On our journey to the Wedge, we started from Goblin Valley State Park Campground. If this is your starting location, you will start out going north on UT-24 from the campground, take I-70 west until you reach exit 131 - Buckhorn Draw Road or County Route 332. You will stay on this unpaved road for quite a while throughout your trip. The road is well maintained and most passenger vehicles will be able to get through just fine. With the exception of a few portions that have a minor washboard feel, the drive is relatively smooth. Your car will get dirty though!
Once CR-332 ends, take a left on Green River Cutoff (CR-401), another left on Wedge Cutoff (CR-406) shortly after that and a final left onto Wedge Road (CR-405). You will then follow the signs to the Overlook.
If you’re coming from a different direction, Google Maps will be able to get you there.
The San Rafael Swell is a gigantic area of land in south-central Utah, part of the Colorado Plateau, that formed about 60 million years ago when rock was pushed up and sedimentary rock folded to form the dome-like shape the area is known for. Over time, erosion has taken place thanks to water and wind to form the many canyons, mesas, and valleys throughout the area. When you think about Southwest vistas and landscapes, the San Rafael Swell fits the bill. With countless places to explore, hike, camp and bike, it is near impossible to fully explore this area in one lifetime.
The drive along I-70 itself is a treat for the eyes, however, Buckhorn Draw Road is really where some hidden (and not so hidden) gems await travelers. Before departing Interstate 70, however, is one place worth stopping to pull off the road - Black Dragon Canyon. There is an overlook into the wash and canyon beyond. For those more adventurous, there is a road for high-clearance vehicles and a trail for hiking into the canyon. Within the canyon lies a pictograph panel which includes a dragon-like form for which the canyon is named.
From here on the rest of the drive will be on Buckhorn Draw Rd. Heading north, the next area of interest is simply titled The Sinkhole. The sinkhole is fenced off for visitors’ protection, however, one can peer down the vertical shaft. As the sinkhole is the only attraction here, one won’t likely spend much time exploring.
Roughly 12 miles north of the Sinkhole near the San Rafael River is a sign for Sid’s Mountain Wilderness. In this area one can step out and see Bottleneck Peak to the west, a tall thin rock pinnacle which stands out from the rest of the scenery. To the east is Window Blind Peak and Assembly Hall Peak.

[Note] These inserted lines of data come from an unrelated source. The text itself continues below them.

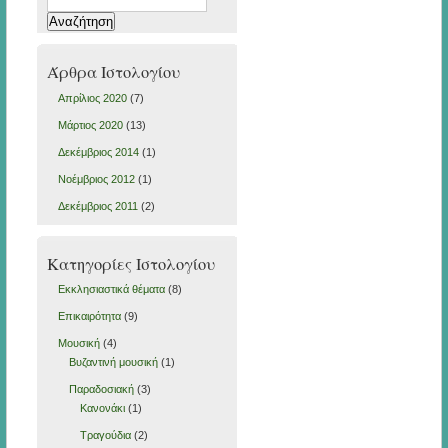
για:
Άρθρα Ιστολογίου
Απρίλιος 2020
(7)
Μάρτιος 2020
(13)
Δεκέμβριος 2014
(1)
Νοέμβριος 2012
(1)
Δεκέμβριος 2011
(2)
Κατηγορίες Ιστολογίου
Εκκλησιαστικά θέματα
(8)
Επικαιρότητα
(9)
Μουσική
(4)
Βυζαντινή μουσική
(1)
Παραδοσιακή
(3)
Κανονάκι
(1)
Τραγούδια
(2)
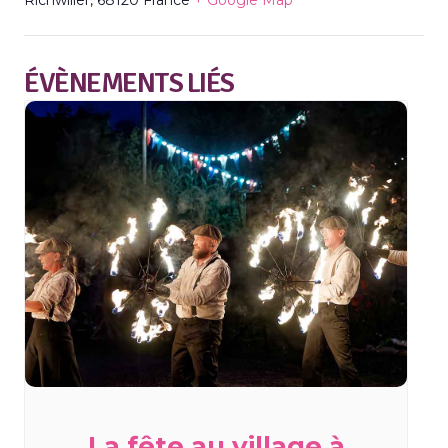
ÉVÈNEMENTS LIÉS
La fête au village à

As you get to the San Rafael River, there is the old San Rafael Bridge, or Swinging Bridge, a 160 foot wooden suspension bridge completed in 1937 by the Civilian Conservation Corp. You cannot drive over the bridge but are able to pull over and walk across where ranchers once herded their sheep to pass over the river. Informational signage is available with the bridge’s history. Located nearby are several primitive campgrounds available for camping.
Perhaps the most visited attraction along the way is the Buckhorn Wash Pictograph Panel. Parking is available next to the wall which is painted with numerous human and animal figures. These paintings are beautifully expressive, curious and even slightly eerie. If you make a stop anywhere along this trip make sure that this is the one.

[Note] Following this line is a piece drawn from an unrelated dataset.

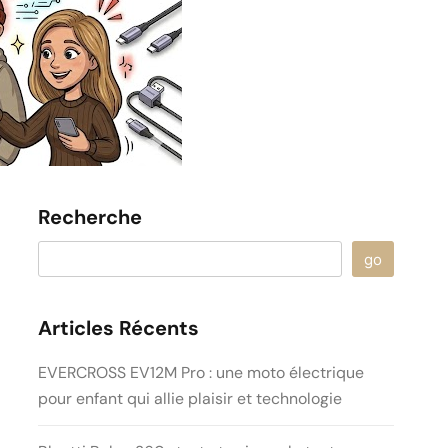
Recherche
go
Articles Récents
EVERCROSS EV12M Pro : une moto électrique
pour enfant qui allie plaisir et technologie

About three miles further is another sign for a rock art panel. A short trail leads to a wall with etched petroglyphs of animals and other figures.
Shortly after the petroglyphs is one last spot of interest - a dinosaur track! A small pull off and trail is to the right side of the road which leads to the track. Stones encircle it to make it easier for spotting.
The Wedge Overlook is the star of the show here. Named for a sharp formation of rock that juts out into the canyon, the views here are worth all the driving one has done to get here. Known as the Little Grand Canyon it is easy to understand why after just one look. Striations of varying colored rock cross the canyon walls, a river runs down at the bottom and another canyon joins the main one much like Bright Angel Canyon does with the Grand Canyon in Arizona. The similarities are resounding.
Camping is available though the sites are primitive. There is no running water and one vault toilet. For those not camping, there are picnic tables available near the rim for day use. There are two trails available for those looking to do some hiking.